Salvador Dali
Apollinaire "The Trenches" , 1967
Original Etching
15.0 " x 11.0 "
SECRET POEMS BY APOLLINAIRE
Apollinaire was one of the most popular members of the artistic community of Montparnasse in Paris. His friends and collaborators in that period included Pablo Picasso, Gertrude Stein, Max Jacob, André Salmon, Marie Laurencin, André Breton, André Derain, Faik Konica, Blaise Cendrars, Pierre Reverdy, Alexandra Exter, Jean Cocteau, Erik Satie, Ossip Zadkine, Marc Chagall, and Marcel Duchamp. In 1911, he joined the Puteaux Group, a branch of the cubist movement
Dali's initial plan was to illustrate a number of songs by Georges Brassens, shown with his guitar on the first etchings, singing the feminine body. However, the singer's agent recommended so many changes, that Dali shifted themes, and turned "Les Tranchées" into a military ground, where time seems at a standstill, like a "Montre Molle" rock. Seeing in the plates a correlation with the 1914-1918 war, Pierre Argillet suggested that Dali illustrate instead the "Poèmes Secrets" by Apollinaire. From then on, the series took a more unconventional, more Surrealist turn, with compositions like 'La Femme à l'Escargot", "La Femme à la Fontaine" covered by giant ants, and "L'Homme au Tiroir', who ends up devouring his guitar.

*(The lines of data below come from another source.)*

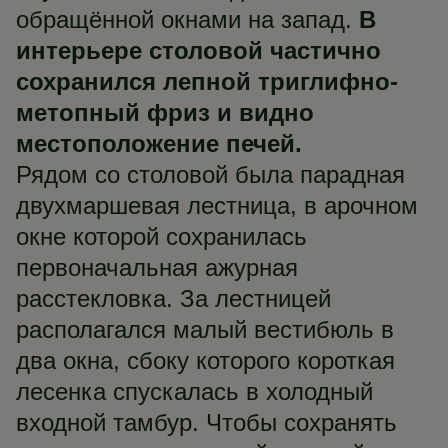
обращённой окнами на запад.
В
интерьере столовой частично
сохранился лепной триглифно-
метопный фриз и видно
местоположение печей.
Рядом со столовой была парадная
двухмаршевая лестница, в арочном
окне которой сохранилась
первоначальная ажурная
расстекловка. За лестницей
располагался малый вестибюль в
два окна, сбоку которого короткая
лесенка спускалась в холодный
входной тамбур. Чтобы сохранять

Suite of 18 original etchings reworked in drypoint of which 10 are 15 x 11 inches and 8 are vignettes, published in 1967. There was also a separate edition of 145 on Japanese paper, watercolored. The vignettes were published in a separate edition titled Petits nus d'Apollinaire in an edition of 95. Some were used as Christmas cards.